A. Call your stockbroker. Find out if there is a market in acacia tree futures. Corner the market.
B. Go to the city zoo, sneak into the giraffe enclosure, and play connect the dots on a giraffe’s leg.
C. Order a tall Caffè Mocha at Starbucks.
D. All of the above.
2. You are a control room operator working the night shift at a $10 billion nuclear power plant. After several canceled safety inspections, alarms are sounding, dozens of red lights are flashing, and a pre-recorded voice repeatedly intones “Danger, Will Robinson.” What do you do?
A. Look for patterns in the flashing red lights that may indicate a path to salvation, or at least the location of the “off” button.
B. Regret missing the relevant training session.
C. Change your Starbucks order to a grande Caffè Mocha.
D. All of the above.
3. You are an airline pilot. While on final approach to your destination airport, air traffic control puts you on hold “for just a sec” because of staffing cuts. What do you do?
A. Stick your head out the window to see if there’s anything on the runway that might be considered problematic or otherwise troublesome.
B. Look over to the copilot to see if they have any better suggestions.
C. Text the Starbucks next to the pilots’ lounge and order a venti Caffè Mocha, extra whip.
D. All of the above.
4. You are a National Park Superintendent. You have closed the park because the toilets are overflowing after all the staffing cuts. Screaming mobs of angry tourists are gathering at the main park gate, demanding entry and building a scaffold to hang you in effigy.
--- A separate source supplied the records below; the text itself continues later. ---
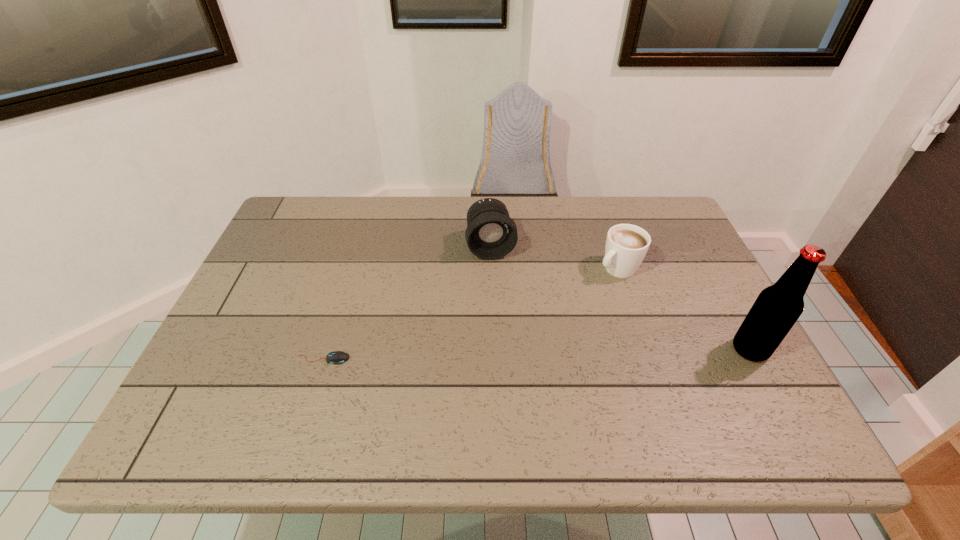 In the image, there is a desktop. Where is `free region at the left edge`? The image size is (960, 540). free region at the left edge is located at coordinates (257, 329).

Where is `free space at the right edge of the desktop`? free space at the right edge of the desktop is located at coordinates (697, 342).

Where is `vacant region at the far left corner of the desktop`? Image resolution: width=960 pixels, height=540 pixels. vacant region at the far left corner of the desktop is located at coordinates (281, 232).

At what (x,y) coordinates should I click in order to perform the action: click on vacant region at the far right corner of the desktop. Please return your answer as a coordinate pair (x, y). Looking at the image, I should click on (633, 223).

The width and height of the screenshot is (960, 540). In order to click on vacant area between the mouse and the rightmost object in this screenshot , I will do `click(537, 354)`.

The width and height of the screenshot is (960, 540). Find the location of `vacant area between the third shortest object and the second shortest object`. vacant area between the third shortest object and the second shortest object is located at coordinates (554, 257).

Where is `empty space between the cappuccino and the second object from left to right`? The height and width of the screenshot is (540, 960). empty space between the cappuccino and the second object from left to right is located at coordinates (554, 257).

Where is `free space between the second object from left to right and the third tallest object`? free space between the second object from left to right and the third tallest object is located at coordinates (554, 257).

I want to click on free space between the second tallest object and the leftmost object, so click(x=407, y=302).

Identify the location of vacant area between the mouse and the tallest object. (537, 354).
What do you do?
A. Advise the mob that collecting wood, even fallen wood, for building the scaffold is a violation of park regulations.
B. Provide the mob with a clean park ranger uniform so the effigy is properly dressed for the occasion.
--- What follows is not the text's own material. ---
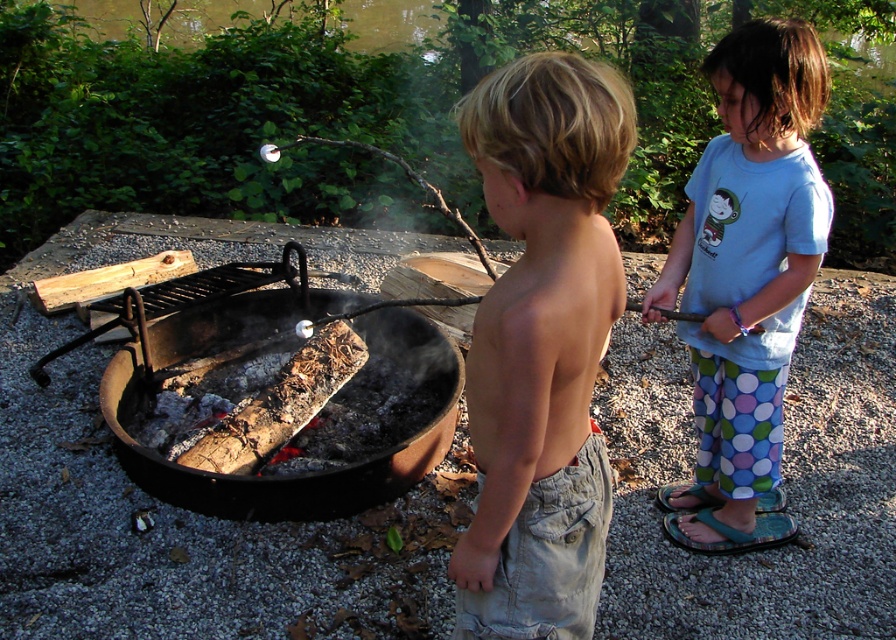 You are a photographer trying to capture a closeup shot of the light brown hair at center and the charred wood fire pit at center. Which object would require a wider lens aperture to ensure proper focus?

The charred wood fire pit at center requires a wider lens aperture because it is thicker than the light brown hair at center, necessitating a larger opening to capture enough light for focus.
C. Grab a coffee from the gift shop and wish your favorite mocha syrup had not been cut from the budget.
D. All of the above.
5. You are an angry American voter. You and 77 million others re-elected an aged, narcissistic man-child to the presidency because you thought he wouldn’t really do the things he repeatedly pledged to do during his campaign, but he is, and for some reason this surprises you. What do you do?
A. Blame the Democrats for not doing a better job of getting out the vote.
B. Blame the Senate for not doing a better job of vetting his nominations.
C. Blame the media for not doing a better job of explaining that this would very likely happen.
D. All of the above.
Answer key
Questions 1-4
A. You are an independent thinker. No job for you here.
B. You are a do-gooder liberal. No job for you here
C. You are admirably well-caffeinated, but still, no job for you here. Try Starbucks.
D. You are an indecisive waffler. We can’t believe you even bothered to apply. No job for you here.
Question 5
A. While you show promise, no job for you here.
B. A fair assessment, but no job for you here.
C. A true but incomplete response, so no job for you here.
D. You’re hired! Grab your laptop bag and report to the nearest DOGE office for immediate indoctrination on how to uncover massive government waste.